The moment to impress the husband with how well I did. To my great disappointment, she didn't say a word. NOW WHAT?!?
Ta-da! Math again. My brain starts in high gear. How can I quickly figure this out before we get to the car? Otherwise it might be a very long drive. I begin quickly thinking.....
I just paid 30% (see Ann Taylor - the Purchase) of the total. I saved 70%. Well if $93 was 30%, I would add $93 + $93 + $31.
Here is a picture of what I did in my head.....(they call this addition using an open number line)
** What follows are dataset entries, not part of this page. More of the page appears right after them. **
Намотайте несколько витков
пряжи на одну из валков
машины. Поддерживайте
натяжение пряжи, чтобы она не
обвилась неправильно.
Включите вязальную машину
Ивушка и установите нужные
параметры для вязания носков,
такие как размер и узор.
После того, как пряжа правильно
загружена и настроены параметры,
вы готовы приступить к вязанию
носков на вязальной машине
I saved $217!!! Wowy Zowy!
To take you back to your math class memories, your teacher might use an example like this to have you set up a proportion in order to solve this problem. Something that might have looked like this:
I know...you say I'd never do it that way. But that is an example a middle school textbook would have for that type of problem. That method does work great, but I believe when there is an easier way, find it. For that problem I would have needed, pencil, paper, and a calculator problem to tackle it that way.
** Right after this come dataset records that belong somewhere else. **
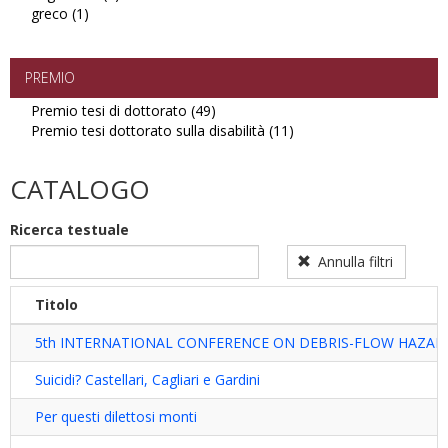
greco (1)
Apply
filter
ungherese
greco
filter
filter
PREMIO
Premio tesi di dottorato (49)
Apply
Premio tesi dottorato sulla disabilità (11)
Premio
Apply
tesi
Premio
di
tesi
CATALOGO
dottorato
dottorato
filter
sulla
Ricerca testuale
disabilità
filter
Annulla filtri
Titolo
5th INTERNATIONAL CONFERENCE ON DEBRIS-FLOW HAZAR
Suicidi? Castellari, Cagliari e Gardini
Per questi dilettosi monti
Not needed. FLEXIBILITY and FLUENCY. That's what we need for the I Love Math generation. People can do this stuff in their heads!
It doesn't end there.....
I frowned when I saw my husband wasn't quite impressed with the $217 savings. All the way home I was thinking about it. Then the smirk started coming across my face. DUH.... The $217 was off of the sale price. What kind of savings would be reflected off the original price? I couldn't wait to get home to add up the total prices (which were not on the receipt) and give him the even better news.
For that task, I did revert back to my high school math teacher ways and using a calculator, found my answer. I added up all the original costs, subtracted the amount I spent, and proudly announced I had saved $505 on this purchase. I added....that meant I only paid for less than 20% of the original cost of the clothing. IS THAT CORRECT? Time for you to do some math.....
For those impressive numbers I got the response, "That is great! How come they never have men's clothes on sale like that?" (I consider that a win!) To which I responded, "They do, but you have to go shopping to find great deals like that, silly."